[Exercise requirements] Repeat every record below exactly, leaving out the pictures.

Stored entries:
::::::::::
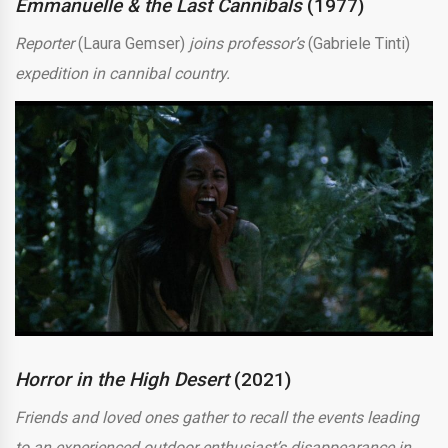
Emmanuelle & the Last Cannibals
(1977)
Reporter
(Laura Gemser)
joins professor’s
(Gabriele Tinti)
expedition in cannibal country.
Horror in the High Desert
(2021)
Friends and loved ones gather to recall the events leading
to an experienced outdoor enthusiast’s disappearance in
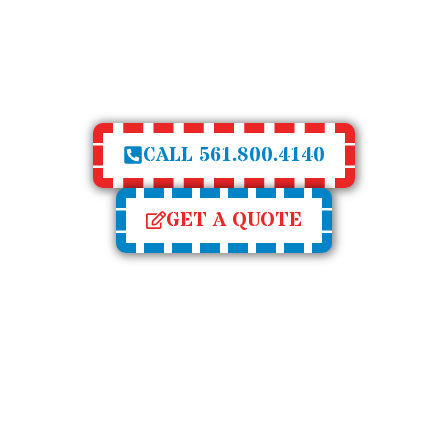
 WINDOW AND DOOR
OF GORILLA 
E
R
T
I
S
E
CALL 561.800.4140
GET A QUOTE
::::::::::
[Solution to this exercise]
Emmanuelle & the Last Cannibals
(1977)
Reporter
(Laura Gemser)
joins professor’s
(Gabriele Tinti)
expedition in cannibal country.
Horror in the High Desert
(2021)
Friends and loved ones gather to recall the events leading
to an experienced outdoor enthusiast’s disappearance in
 WINDOW AND DOOR
OF GORILLA 
E
R
T
I
S
E
CALL 561.800.4140
GET A QUOTE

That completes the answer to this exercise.